> **What is being asked**:
Within this material, find every line where the string "ELCA" appears, and copy it out.

*** Opening Data provided ***

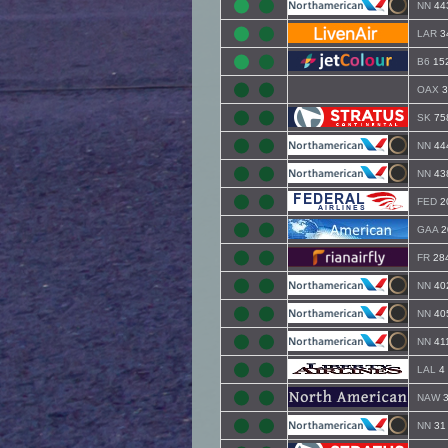
NN
44
LAR
3
B6
15
OAX
3
SK
75
NN
44
NN
43
FED
2
GAA
2
FR
28
NN
40
NN
40
NN
41
LAL
4
NAW
3
NN
31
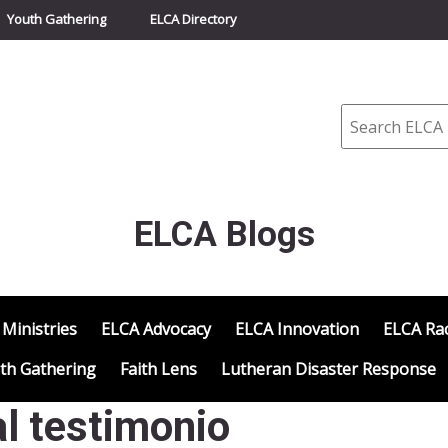
Youth Gathering
ELCA Directory
Search
ELCA Blogs
 Ministries
ELCA Advocacy
ELCA Innovation
ELCA Rac
th Gathering
Faith Lens
Lutheran Disaster Response
al testimonio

*** Closing Data provided ***

> **Response for this exercise**:
ELCA Directory
ELCA Blogs
ELCA Advocacy
ELCA Innovation
ELCA Rac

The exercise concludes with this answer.